Collected data
-- -- --

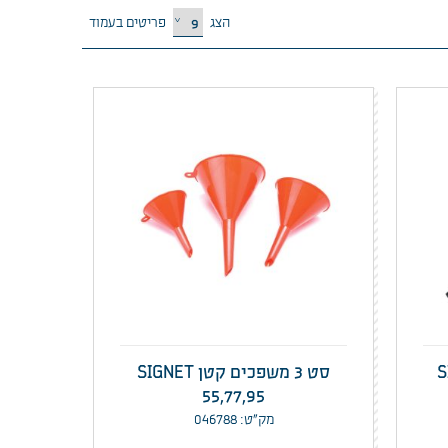
הצג
פריטים בעמוד
סט 3 משפכים קטן SIGNET
55,77,95
מק”ט: 046788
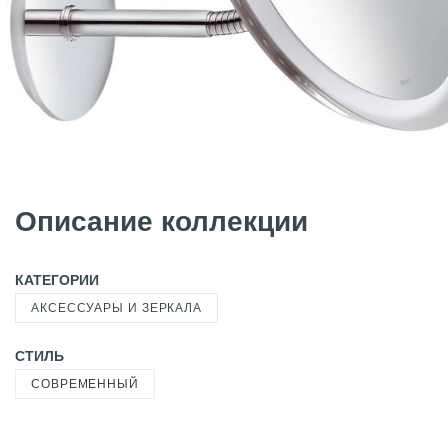
Описание коллекции
КАТЕГОРИИ
АКСЕССУАРЫ И ЗЕРКАЛА
СТИЛЬ
СОВРЕМЕННЫЙ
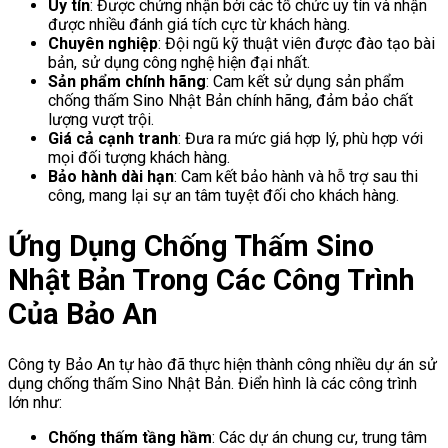
Uy tín
: Được chứng nhận bởi các tổ chức uy tín và nhận
được nhiều đánh giá tích cực từ khách hàng.
Chuyên nghiệp
: Đội ngũ kỹ thuật viên được đào tạo bài
bản, sử dụng công nghệ hiện đại nhất.
Sản phẩm chính hãng
: Cam kết sử dụng sản phẩm
chống thấm Sino Nhật Bản chính hãng, đảm bảo chất
lượng vượt trội.
Giá cả cạnh tranh
: Đưa ra mức giá hợp lý, phù hợp với
mọi đối tượng khách hàng.
Bảo hành dài hạn
: Cam kết bảo hành và hỗ trợ sau thi
công, mang lại sự an tâm tuyệt đối cho khách hàng.
Ứng Dụng Chống Thấm Sino
Nhật Bản Trong Các Công Trình
Của Bảo An
Công ty Bảo An tự hào đã thực hiện thành công nhiều dự án sử
dụng chống thấm Sino Nhật Bản. Điển hình là các công trình
lớn như:
Chống thấm tầng hầm
: Các dự án chung cư, trung tâm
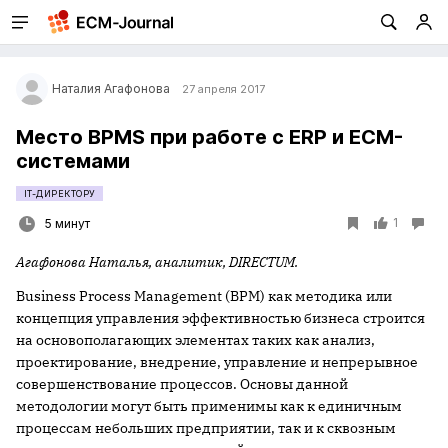
Наталия Агафонова
27 апреля 2017
Место ВPMS при работе с ERP и ECM-
системами
IT-ДИРЕКТОРУ
1
5 минут
Агафонова Наталья, аналитик,
DIRECTUM.
Business Process Management (BPM) как методика или
концепция управления эффективностью бизнеса строится
на основополагающих элементах таких как анализ,
проектирование, внедрение, управление и непрерывное
совершенствование процессов. Основы данной
методологии могут быть применимы как к единичным
процессам небольших предприятии, так и к сквозным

-- -- --

TASK TO CARRY OUT
Find the line with "phù hợp với" in the data above, and from there retype each line exactly through the line with "на основополагающих элементах", skipping the pictures along the way.

SOLUTION TO THIS TASK
: Đưa ra mức giá hợp lý, phù hợp với
mọi đối tượng khách hàng.
Bảo hành dài hạn
: Cam kết bảo hành và hỗ trợ sau thi
công, mang lại sự an tâm tuyệt đối cho khách hàng.
Ứng Dụng Chống Thấm Sino
Nhật Bản Trong Các Công Trình
Của Bảo An
Công ty Bảo An tự hào đã thực hiện thành công nhiều dự án sử
dụng chống thấm Sino Nhật Bản. Điển hình là các công trình
lớn như:
Chống thấm tầng hầm
: Các dự án chung cư, trung tâm
Наталия Агафонова
27 апреля 2017
Место ВPMS при работе с ERP и ECM-
системами
IT-ДИРЕКТОРУ
1
5 минут
Агафонова Наталья, аналитик,
DIRECTUM.
Business Process Management (BPM) как методика или
концепция управления эффективностью бизнеса строится
на основополагающих элементах таких как анализ,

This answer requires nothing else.